The Birch Table.

The Birch Table.

A year and a half ago, I embarked on the ambitious project of building a table out of the birch trees on our property. While I’ve built my own house, I’ve never had much experience with woodworking.I should stop here to explain the reason for this new table. Our dining room is not very wide, but with a family of five and the desire to entertain, we wanted a table that fit the space. Plus, it’s pretty damn cool to have a table made from your own trees. We decided we wanted a table about 40″ wide and about 8 feet long. That’s what we ended up with.

table-1
The first step was to buy a chainsaw mill and start milling the trees, most of which had been felled the year before. Milling was one of the most time-consuming but satisfying parts of the process. To take a tree, to turn it into lumber, and to reveal the surprising character of the grain is an exercise in patience and discovery. I took the logs (none of which are very big here in Alaska) and cut them into 8 ft sections. The first step in milling the log is to set up guides and make the initial cut. I did this with a couple straight 2x4s, joint hangers, and a level. I marked my first cut, put the guides in place, and cranked up the chainsaw.

table-3

After the first cut, the next step is the vertical cut. Here I used a “mini-mill” attachment for the chainsaw. The mini-mill runs along a 2×6 that has been outfitting with an aluminum guide. After the two sides were completed, I switched back to my regular mill to make the remaining cuts and to slab the wood. I cut most of my wood for the tabletop into 2×6 dimensional lumber. The lumber definitely came out rough-cut and not entirely square, but I used a planer and jointer to fix my mistakes.

table-2

After I had what I thought would be enough lumber for the table top, I cut two slabs of birch with the bark and edge still on. These would become the edges of my table. I learned that if one wants to  keep the birch bark on the wood, one should cut the trees in the winter then there is little moisture in the outer layers of the tree. Otherwise, as the wood dries, the bark and wood separate. I learned this the hard way, and had to live with table edges that did not include the bark.

After all the wood was cut, I had to dry it. I brought it to my dad’s barn, where I stacked the wood, then weighted it down. The wood sat there for a year, and when I came back this summer, the wood was quite dry. I began the process of squaring the wood with a jointer, a table saw, and a planer. One of the miscalculations I made was how much material I would have to take off of the wood get them square. I intended to make the table top 1.5″ thick, with planks 5.5″ wide. I quickly realized I needed to take off far more material to get the pieces square. Even though I cut the wood with a 1/2″ of extra thickness, I ended up with planks that were only an inch wide, and about 5 inches wide.

table-1-3

table-3-2

After the planks had been planed, I went about the process of joining them. I used the combination of a Kreg jig, wood glue, and pipe clamps to join the planks. In hindsight, I should have paid more attention to the direction of the grain (as I hear it helps keep the tabletop flat). By the time I had connected most of the planks, there was a noticeable bow starting to show in the table top.

table-6

Notice the bow. This was before I re-straightened and replaced the end pieces.
Notice the bow. This was before I re-straightened and replaced the end pieces.

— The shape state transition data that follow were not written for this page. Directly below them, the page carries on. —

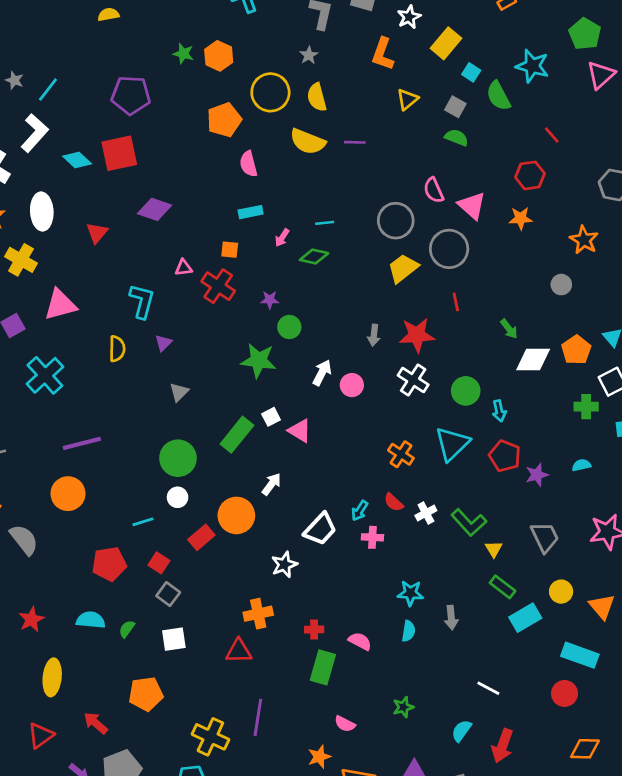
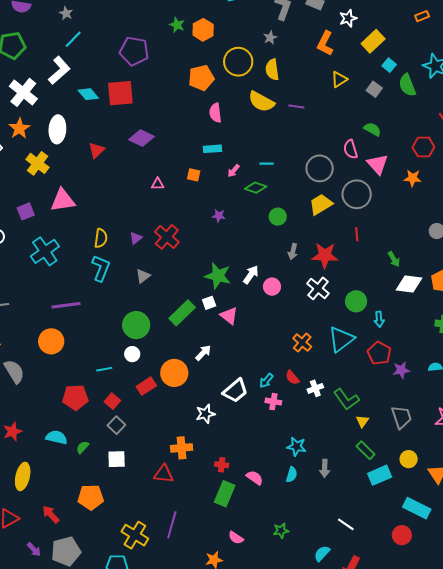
gray star: (14, 80) -> (66, 13), moved
green semicircle: (457, 138) -> (372, 129), moved
red cross: (218, 286) -> (167, 237), moved
cyan L-shape: (142, 301) -> (101, 268), moved
green circle: (289, 327) -> (278, 217), moved
green star: (259, 360) -> (218, 276), moved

I ended up taking the two edge pieces off, snapping a line, and carefully using a circular saw to re-straighten the edges of both boards. This seemed to help. My next step was to create the frame and legs. I didn’t have the lumber to do this from my seasoned lumber, but I had some logs still on  my property from the summer before. Once again I found myself on the mountainside, milling lumber. I made a basic frame with 2×4 lumber I milled, and created simple 4″x4″ legs for each corner. I put a few layers of polyurethane on the frame and called it good.

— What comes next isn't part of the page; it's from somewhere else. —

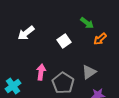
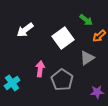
white square: (64, 41) -> (63, 38), size x1.5
gray triangle: (89, 72) -> (87, 58), moved

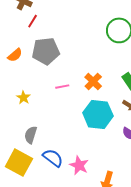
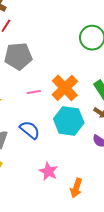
orange cross: (93, 82) -> (65, 88), size x1.5
blue semicircle: (53, 158) -> (30, 130), moved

The next step, and perhaps the most stressful, was pouring the epoxy on the table. I sanded the tabletop, added several layers of polyurethane, and grabbed a gallon of epoxy from the local hardware store.  I set the tabletop in a small room without dust, spread plastic everywhere, and started the pour. 1 gallon was just barely enough to cover the surface, and it my stress to make sure the table was properly covered, the pour ended up being uneven. It left small dimples on one side of the table.  I used a torch to pop the bubbles in the epoxy and called it good, though I was still dissatisfied with the dimples. I left the tabletop to cure for several days,  then connected it to the frame.

table-7
When in doubt, use the Kreg jig. A lot.

I used simple 4″ x 4″ legs which I attached to the bottom of the frame when I brought the table home. The finished product looks something like this:

table-1-2

table-1-4

After we got the table home, I was still unhappy with the dimples in the epoxy from my first pour. In addition, the epoxy was still curing and the kids managed to scrape it up pretty bad. I decided to do a second epoxy pour, which ended up far better than the first one. We’re still using mismatched chairs with the table but that’s next summer’s project: small bench seats made from half-rounds of birch. It should be a fun challenge.